RECORDED DATA:
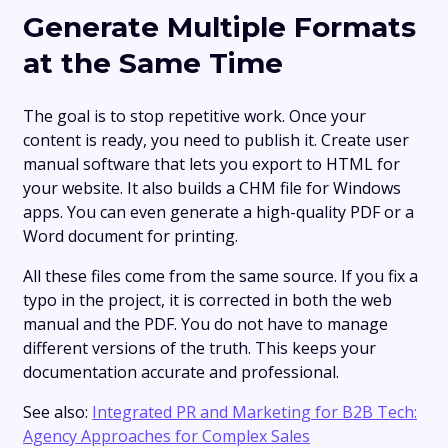
Generate Multiple Formats
at the Same Time
The goal is to stop repetitive work. Once your
content is ready, you need to publish it. Create user
manual software that lets you export to HTML for
your website. It also builds a CHM file for Windows
apps. You can even generate a high-quality PDF or a
Word document for printing.
All these files come from the same source. If you fix a
typo in the project, it is corrected in both the web
manual and the PDF. You do not have to manage
different versions of the truth. This keeps your
documentation accurate and professional.
See also:
Integrated PR and Marketing for B2B Tech:
Agency Approaches for Complex Sales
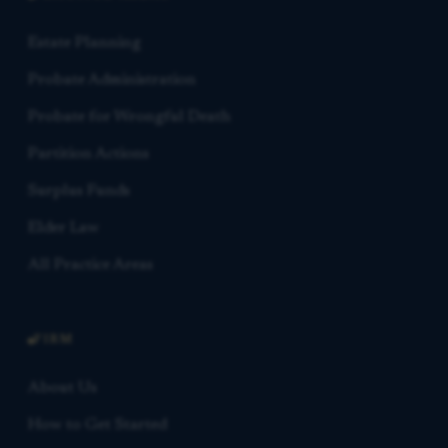
Estate Planning
Probate Administration
Probate for Wrongful Death
Partition Actions
Surplus Funds
Elder Law
All Practice Areas
FIRM
About Us
How to Get Started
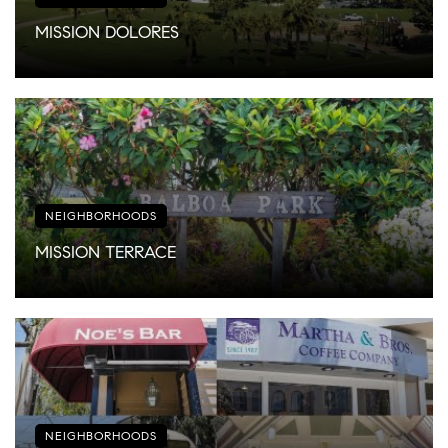
MISSION DOLORES
NEIGHBORHOODS
MISSION TERRACE
NEIGHBORHOODS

TASK: Please keep every line of the data the same when you reproduce it, and keep every picture out.

TASK ANSWER:
Generate Multiple Formats
at the Same Time
The goal is to stop repetitive work. Once your
content is ready, you need to publish it. Create user
manual software that lets you export to HTML for
your website. It also builds a CHM file for Windows
apps. You can even generate a high-quality PDF or a
Word document for printing.
All these files come from the same source. If you fix a
typo in the project, it is corrected in both the web
manual and the PDF. You do not have to manage
different versions of the truth. This keeps your
documentation accurate and professional.
See also:
Integrated PR and Marketing for B2B Tech:
Agency Approaches for Complex Sales
Estate Planning
Probate Administration
Probate for Wrongful Death
Partition Actions
Surplus Funds
Elder Law
All Practice Areas
FIRM
About Us
How to Get Started
MISSION DOLORES
NEIGHBORHOODS
MISSION TERRACE
NEIGHBORHOODS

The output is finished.